Meh. Even if they struggle with accepting criticism, they'll have to at least try, or else suffer cognitive dissonance. And of course, whoever's doing the criticizing needs to be sure not to be too denigrating. Nope, the 'I'm right you're wrong approach never works'.


Two people can talk about a difference of opinion without getting upset.
Yes, this is important. Not all conflict is 'bad' conflict. If an argument remains polite, it can also be a good way to figure out the best way to get something done.


So, simply because I may choose not to argue with someone about a difference of opinion, doesn't mean I am not apt, equipped, able, capable of facing it or handling it.
Yeah, but there are real issues that need to be addressed, sometimes, and ignoring them doesn't make them go away. An unwillingness to participate in a raucous political discussion is one thing, addressing someone's behavior is another.

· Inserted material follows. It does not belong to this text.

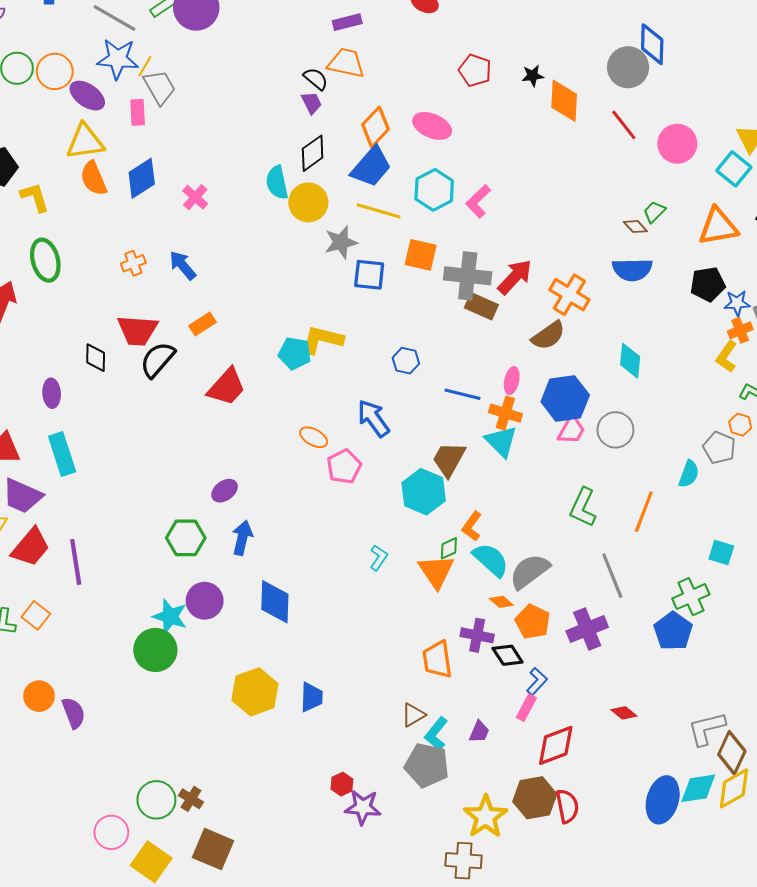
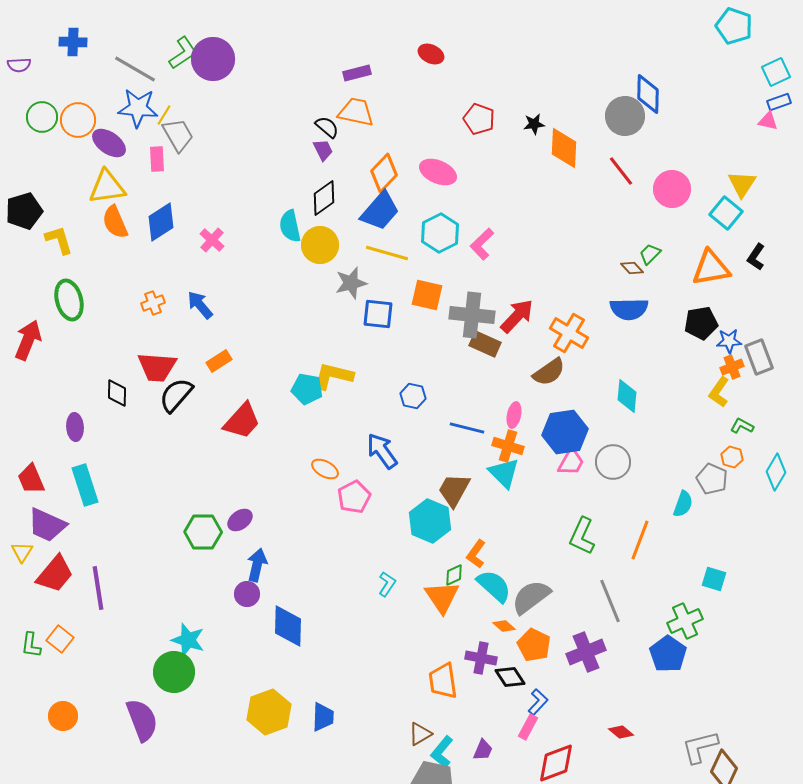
green hexagon: (186, 538) -> (203, 532), moved
purple circle: (205, 601) -> (247, 594), moved, size x0.7
purple semicircle: (74, 713) -> (142, 720), moved, size x1.4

funny, never thought of this, the right to overreact but I think it's justified. We often look at the person who supposedly overreacts as unreasonable and too emotional, someone we think doesn't or can't think rationally or reason capably.
Right, but you keep your emotional reaction to yourself, out of deference to the other person.

I never take insults personally unless they're meant to be insults. Then I stop, and scratch my head, and start to wonder about the sort of person I'm dealing with.
 
Excuse my bluntness, but, that's stupid. It seems to me that would only make the problem worse. I feel like 'real' niceness is managing social relations so that harmony may, over time, prevail, even if it requires a 'discussion' or two in the meantime.

If I'm not mistaken she was just making an observation about human nature. Not trying to define what "real" niceness is.